Abstract

The relative importance of the various motion-related contributions to the SAR imaging mechanism of ocean surface waves is studied by using two-dimensional Monte Carlo simulation techniques. It is shown that for wind waves the often-observed stretching of the peak wavelength and the rotation of the spectral peak toward the range direction is caused by both the degradation in azimuthal resolution and the nonlinearity of the velocity bunching mechanism. The distortion of the SAR image spectrum relative to the ocean wave spectrum due to the degradation in azimuthal resolution is mainly caused by the spread of the radial facet velocities within a SAR resolution cell. The effect of the radial orbital acceleration arising from the long waves of scales larger than a SAR resolution cell on the nonlinearity of the SAR imaging mechanism is small.

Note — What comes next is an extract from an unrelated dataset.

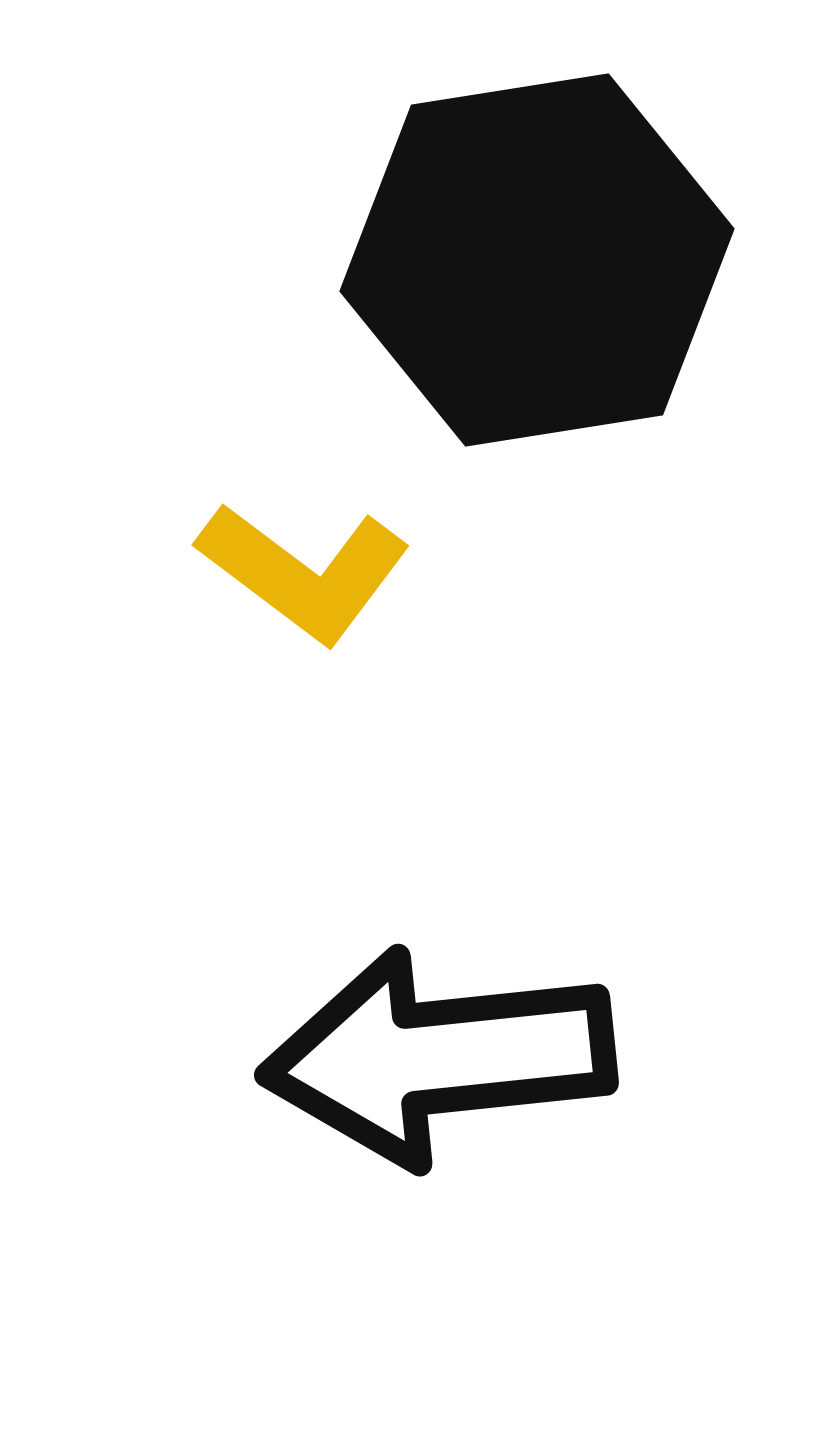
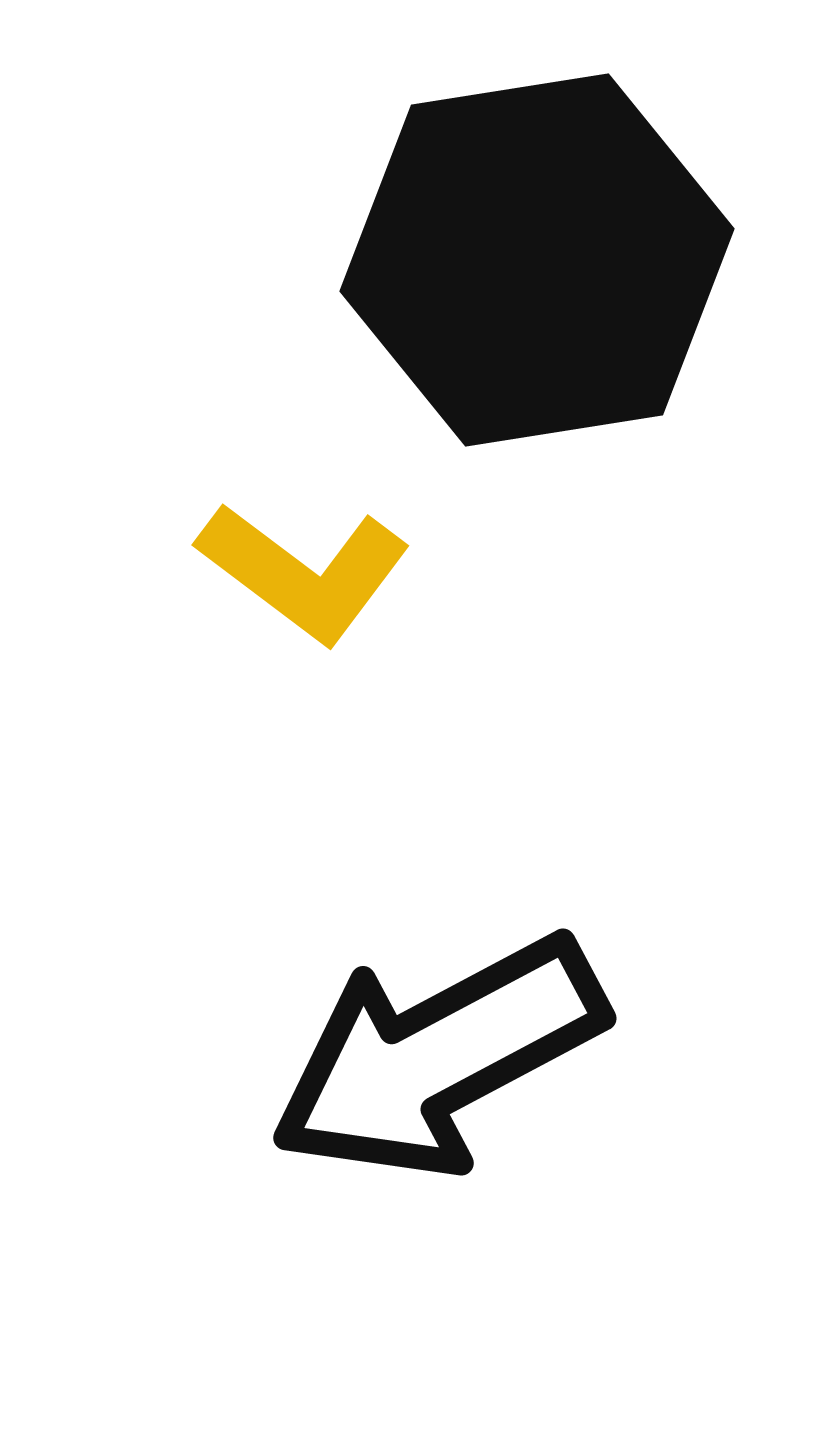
black arrow: rotated 22 degrees counterclockwise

It is argued that the effect of the wave motions on the SAR imaging mechanism cannot always be reduced to a linear azimuthal low-pass filter acting on the ocean slope spectrum. In those cases where the imaging is nonlinear, the ocean wave spectrum cannot be retrieved from the SAR image spectrum by applying linear inversion techniques. For swell imaging, the nonlinearities are usually less strong because swell spectra have a narrower width than wind spectra. Computer simulations of SAR imaging of fully developed wind seas with different peak wavelengths and propagation directions are presented.